Monday, June 23, 2008
The Dreamer by Lora Innes
Web comics don't come much more 'pro' than The Dreamer. What Lora Innes has set-up is really something quite special, and it's the sort of, in today-speak, 'brand identity' that cynical companies might try to create, but get hopelessly wrong. That's because the ingredient that such a company would lack, and which Innes provides in abundance, is passion; and that passion really shows not just in the work and the attention to detail, but also in the way the world of Beatrice (Bea) Whalley is presented and promoted by her creator.
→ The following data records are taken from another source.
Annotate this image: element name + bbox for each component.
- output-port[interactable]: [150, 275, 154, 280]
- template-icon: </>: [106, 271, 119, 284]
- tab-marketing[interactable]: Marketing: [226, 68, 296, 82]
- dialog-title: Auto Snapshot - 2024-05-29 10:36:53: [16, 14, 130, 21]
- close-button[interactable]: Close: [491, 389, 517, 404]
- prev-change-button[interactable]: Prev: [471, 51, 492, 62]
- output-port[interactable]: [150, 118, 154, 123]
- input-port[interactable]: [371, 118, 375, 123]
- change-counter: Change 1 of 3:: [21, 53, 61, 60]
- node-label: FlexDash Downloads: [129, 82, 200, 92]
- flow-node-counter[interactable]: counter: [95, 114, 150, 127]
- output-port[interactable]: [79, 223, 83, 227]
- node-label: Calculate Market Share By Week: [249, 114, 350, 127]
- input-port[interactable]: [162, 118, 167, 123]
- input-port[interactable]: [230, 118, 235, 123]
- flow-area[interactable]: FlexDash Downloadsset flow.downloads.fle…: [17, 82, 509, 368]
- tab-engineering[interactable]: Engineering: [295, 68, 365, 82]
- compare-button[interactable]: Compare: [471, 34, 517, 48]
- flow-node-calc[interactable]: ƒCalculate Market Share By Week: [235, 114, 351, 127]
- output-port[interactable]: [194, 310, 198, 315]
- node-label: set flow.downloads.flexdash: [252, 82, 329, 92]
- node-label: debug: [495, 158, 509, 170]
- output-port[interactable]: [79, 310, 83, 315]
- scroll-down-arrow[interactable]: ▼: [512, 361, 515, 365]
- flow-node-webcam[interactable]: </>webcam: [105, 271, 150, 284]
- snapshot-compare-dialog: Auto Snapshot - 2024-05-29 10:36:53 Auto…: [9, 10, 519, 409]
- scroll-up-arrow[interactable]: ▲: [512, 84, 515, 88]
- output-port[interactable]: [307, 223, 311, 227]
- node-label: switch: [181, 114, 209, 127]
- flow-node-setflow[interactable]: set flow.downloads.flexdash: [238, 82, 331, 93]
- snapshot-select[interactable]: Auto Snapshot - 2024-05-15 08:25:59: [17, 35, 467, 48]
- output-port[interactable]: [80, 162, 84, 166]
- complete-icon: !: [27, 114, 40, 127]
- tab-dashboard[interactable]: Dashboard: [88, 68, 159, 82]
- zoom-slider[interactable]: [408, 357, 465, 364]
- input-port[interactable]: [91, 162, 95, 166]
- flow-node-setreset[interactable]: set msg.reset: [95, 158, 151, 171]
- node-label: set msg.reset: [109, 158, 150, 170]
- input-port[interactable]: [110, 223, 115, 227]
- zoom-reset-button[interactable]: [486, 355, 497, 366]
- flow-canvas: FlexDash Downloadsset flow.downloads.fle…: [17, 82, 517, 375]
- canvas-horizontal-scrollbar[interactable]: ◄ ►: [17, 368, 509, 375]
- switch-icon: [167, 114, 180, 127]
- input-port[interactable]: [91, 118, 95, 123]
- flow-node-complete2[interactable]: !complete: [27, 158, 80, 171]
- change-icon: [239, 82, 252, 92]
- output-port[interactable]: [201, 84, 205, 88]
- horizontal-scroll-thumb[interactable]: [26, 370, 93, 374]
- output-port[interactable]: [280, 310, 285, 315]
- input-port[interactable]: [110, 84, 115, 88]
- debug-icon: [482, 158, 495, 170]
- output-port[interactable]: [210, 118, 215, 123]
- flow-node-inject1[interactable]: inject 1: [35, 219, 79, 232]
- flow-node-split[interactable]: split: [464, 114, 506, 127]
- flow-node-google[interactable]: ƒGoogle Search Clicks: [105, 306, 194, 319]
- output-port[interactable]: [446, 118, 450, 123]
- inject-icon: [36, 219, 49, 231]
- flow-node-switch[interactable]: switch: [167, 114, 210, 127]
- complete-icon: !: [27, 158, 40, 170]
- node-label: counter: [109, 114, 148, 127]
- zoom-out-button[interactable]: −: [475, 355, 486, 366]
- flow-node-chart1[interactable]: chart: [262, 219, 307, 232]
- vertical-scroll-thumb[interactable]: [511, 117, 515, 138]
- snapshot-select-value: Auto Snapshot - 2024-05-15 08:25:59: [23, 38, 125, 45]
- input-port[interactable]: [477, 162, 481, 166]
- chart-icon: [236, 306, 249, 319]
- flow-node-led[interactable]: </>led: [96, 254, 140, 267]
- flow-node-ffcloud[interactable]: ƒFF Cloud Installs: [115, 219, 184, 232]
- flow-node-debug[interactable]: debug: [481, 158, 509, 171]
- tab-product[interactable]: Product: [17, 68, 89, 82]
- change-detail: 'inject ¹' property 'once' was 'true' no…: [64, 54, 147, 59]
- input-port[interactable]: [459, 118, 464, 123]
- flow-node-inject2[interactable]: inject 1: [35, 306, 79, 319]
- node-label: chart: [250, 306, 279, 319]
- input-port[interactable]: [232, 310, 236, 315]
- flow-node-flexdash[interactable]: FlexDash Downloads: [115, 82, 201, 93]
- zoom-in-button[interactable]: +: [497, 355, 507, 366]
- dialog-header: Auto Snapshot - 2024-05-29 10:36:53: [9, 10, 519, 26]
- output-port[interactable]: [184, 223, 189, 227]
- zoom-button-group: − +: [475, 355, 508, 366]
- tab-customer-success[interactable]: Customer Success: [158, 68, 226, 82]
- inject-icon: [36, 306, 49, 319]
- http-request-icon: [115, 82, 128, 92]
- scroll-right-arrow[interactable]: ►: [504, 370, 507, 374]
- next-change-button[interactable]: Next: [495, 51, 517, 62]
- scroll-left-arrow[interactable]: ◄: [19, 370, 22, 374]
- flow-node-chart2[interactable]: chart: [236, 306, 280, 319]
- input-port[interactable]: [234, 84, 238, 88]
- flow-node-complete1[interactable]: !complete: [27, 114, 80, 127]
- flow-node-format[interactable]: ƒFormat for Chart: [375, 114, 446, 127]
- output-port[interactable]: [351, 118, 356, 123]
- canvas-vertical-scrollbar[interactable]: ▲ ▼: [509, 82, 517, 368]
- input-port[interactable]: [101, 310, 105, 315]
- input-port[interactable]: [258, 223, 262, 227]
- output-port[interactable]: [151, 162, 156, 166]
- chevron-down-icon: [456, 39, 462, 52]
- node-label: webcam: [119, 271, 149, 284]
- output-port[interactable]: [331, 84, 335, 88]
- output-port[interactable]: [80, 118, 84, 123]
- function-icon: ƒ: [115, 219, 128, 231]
One of the things I really like about The Dreamer is that it could easily be a story from an old classic British comic like Judy or Bunty, which of course means that it would fit comfortably into any current manga collection. What maybe looks at first glance as simply a period piece, is on closer inspection a much more complex and interesting premise that is mirrored, in many ways, in the current US TV version of the BBC hit show, Life on Mars:
Beatrice “Bea” Whaley seems to have it all; the seventeen year old high school senior is beautiful, wealthy and the star performer of the drama club. And with her uncle’s connections to Broadway theater, the future looks bright ahead of her. Little does she know that her future might actually be brighter behind her.
Bea begins having vivid dreams about a brave and handsome soldier named Alan Warren–a member of an elite group known as Knowlton’s Rangers that served during the Revolutionary War. Prone to keeping her head in the clouds, Bea welcomes her nightly adventures in 1776; filled with danger and romance they give her much to muse about the next day. But it is not long before Beatrice questions whether her dreams are simply dreams or something more. Each night they pick up exactly where the last one ended. And the senses–the smell of musket shots and cannons, the screams of soldiers in agony, and that kiss–are all far more real than any dream she can remember.
I have to admit that The Dreamer is what I think a web comic should be. It's not that my ideal online strip has to be a serial, or that it shouldn't be funny, it's just that the web is an ideal medium for experimentation. It is also the ideal medium for telling a long story over time that can, as new technologies become available, take advantage of those elements and perhaps incorporate them into its delivery. Yet for some reason, a lot of the stuff on the web is in the same restricted and restricting format that we find in newspapers. Why? For some reason, a lot of online comics appear not just as faux-newspaper strips, but they also appear as tiny little graphics as though their creators are blissfully unaware that quite a lot of surfers now have broadband.
Honestly, I think quite a few of us could learn a lesson or two by just looking at Lora Innes's site, but you'll be missing out if you don't stop off at The Dreamer archive and catch up with volumes one, two, three and the current volume, volume 4.